=== Supplied data ===
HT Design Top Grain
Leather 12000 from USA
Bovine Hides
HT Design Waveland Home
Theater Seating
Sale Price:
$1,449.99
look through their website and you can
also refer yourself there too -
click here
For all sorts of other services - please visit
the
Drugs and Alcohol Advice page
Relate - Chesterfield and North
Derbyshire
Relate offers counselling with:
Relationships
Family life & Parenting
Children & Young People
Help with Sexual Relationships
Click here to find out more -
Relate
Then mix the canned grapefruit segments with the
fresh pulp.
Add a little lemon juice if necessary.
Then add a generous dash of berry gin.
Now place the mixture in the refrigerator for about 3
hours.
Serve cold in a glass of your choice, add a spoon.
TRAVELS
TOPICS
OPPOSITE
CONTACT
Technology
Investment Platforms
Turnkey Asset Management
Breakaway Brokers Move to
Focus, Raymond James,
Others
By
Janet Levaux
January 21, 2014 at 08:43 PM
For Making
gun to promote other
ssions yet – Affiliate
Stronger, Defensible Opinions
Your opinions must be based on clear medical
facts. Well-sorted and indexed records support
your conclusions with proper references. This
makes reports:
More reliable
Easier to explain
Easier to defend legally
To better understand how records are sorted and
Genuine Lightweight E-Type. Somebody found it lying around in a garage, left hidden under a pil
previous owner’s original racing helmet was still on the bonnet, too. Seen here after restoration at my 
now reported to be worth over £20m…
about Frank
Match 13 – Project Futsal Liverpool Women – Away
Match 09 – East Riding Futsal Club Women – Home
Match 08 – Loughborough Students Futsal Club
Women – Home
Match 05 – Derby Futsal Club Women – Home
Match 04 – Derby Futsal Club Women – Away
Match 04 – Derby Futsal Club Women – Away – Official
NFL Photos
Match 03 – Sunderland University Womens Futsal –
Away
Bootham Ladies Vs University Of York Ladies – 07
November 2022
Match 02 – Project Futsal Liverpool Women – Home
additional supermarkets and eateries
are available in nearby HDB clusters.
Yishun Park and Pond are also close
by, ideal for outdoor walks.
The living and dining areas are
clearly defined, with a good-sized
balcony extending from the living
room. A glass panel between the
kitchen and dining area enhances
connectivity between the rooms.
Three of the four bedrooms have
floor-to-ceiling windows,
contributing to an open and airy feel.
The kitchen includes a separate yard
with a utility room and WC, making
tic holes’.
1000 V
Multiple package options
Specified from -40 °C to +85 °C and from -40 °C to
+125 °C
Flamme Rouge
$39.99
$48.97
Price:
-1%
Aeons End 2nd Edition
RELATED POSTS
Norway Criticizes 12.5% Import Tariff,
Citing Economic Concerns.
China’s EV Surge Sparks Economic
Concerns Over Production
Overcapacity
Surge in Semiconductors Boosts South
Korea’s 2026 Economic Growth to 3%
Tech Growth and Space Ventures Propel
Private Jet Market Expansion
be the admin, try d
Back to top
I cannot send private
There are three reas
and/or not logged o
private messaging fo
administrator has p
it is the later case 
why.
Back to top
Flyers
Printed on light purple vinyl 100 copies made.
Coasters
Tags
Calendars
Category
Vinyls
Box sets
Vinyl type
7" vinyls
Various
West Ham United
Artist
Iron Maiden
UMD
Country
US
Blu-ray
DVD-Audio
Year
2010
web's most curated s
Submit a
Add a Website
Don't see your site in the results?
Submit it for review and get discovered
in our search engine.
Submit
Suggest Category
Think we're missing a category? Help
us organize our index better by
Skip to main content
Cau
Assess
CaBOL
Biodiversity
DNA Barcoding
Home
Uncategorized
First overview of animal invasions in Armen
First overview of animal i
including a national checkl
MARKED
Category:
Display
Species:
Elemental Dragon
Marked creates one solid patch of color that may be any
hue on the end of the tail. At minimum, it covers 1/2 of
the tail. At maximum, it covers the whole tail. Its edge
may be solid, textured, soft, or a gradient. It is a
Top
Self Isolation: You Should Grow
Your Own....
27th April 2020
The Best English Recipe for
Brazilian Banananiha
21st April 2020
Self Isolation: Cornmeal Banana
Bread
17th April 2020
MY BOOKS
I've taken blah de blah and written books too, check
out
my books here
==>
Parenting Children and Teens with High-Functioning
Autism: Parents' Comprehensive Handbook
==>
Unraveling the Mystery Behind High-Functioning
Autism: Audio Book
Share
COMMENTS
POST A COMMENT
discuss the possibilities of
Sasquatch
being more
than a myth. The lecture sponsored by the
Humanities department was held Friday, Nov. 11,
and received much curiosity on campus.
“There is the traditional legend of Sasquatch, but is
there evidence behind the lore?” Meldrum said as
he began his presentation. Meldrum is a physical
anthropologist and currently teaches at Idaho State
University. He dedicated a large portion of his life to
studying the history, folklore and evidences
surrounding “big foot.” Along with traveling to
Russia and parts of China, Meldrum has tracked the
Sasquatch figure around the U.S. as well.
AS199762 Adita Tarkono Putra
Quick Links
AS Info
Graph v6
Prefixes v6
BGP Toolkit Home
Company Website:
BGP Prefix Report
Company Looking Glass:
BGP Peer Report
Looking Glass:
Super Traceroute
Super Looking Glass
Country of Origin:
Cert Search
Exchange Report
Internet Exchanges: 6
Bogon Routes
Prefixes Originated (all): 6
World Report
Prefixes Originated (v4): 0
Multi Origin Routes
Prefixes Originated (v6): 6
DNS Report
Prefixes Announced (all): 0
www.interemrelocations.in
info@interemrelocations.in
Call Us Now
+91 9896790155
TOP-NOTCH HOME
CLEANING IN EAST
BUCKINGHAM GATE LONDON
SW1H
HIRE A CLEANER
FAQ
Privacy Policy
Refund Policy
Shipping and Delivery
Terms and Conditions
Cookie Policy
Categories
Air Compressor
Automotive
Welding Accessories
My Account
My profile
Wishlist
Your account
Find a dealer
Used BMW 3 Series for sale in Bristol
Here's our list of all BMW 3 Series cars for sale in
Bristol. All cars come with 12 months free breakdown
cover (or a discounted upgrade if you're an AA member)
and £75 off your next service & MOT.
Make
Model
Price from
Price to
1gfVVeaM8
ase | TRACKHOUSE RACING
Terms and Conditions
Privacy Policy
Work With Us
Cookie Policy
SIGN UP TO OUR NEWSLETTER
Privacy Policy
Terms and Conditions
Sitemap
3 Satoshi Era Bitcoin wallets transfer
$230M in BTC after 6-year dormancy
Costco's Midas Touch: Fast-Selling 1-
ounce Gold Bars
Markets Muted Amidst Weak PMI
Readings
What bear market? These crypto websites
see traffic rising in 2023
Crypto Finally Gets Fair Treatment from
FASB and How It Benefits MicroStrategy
===
— What is being asked —
Show the lines of the records above that mention "Help".

— Solution —
Help with Sexual Relationships
Think we're missing a category? Help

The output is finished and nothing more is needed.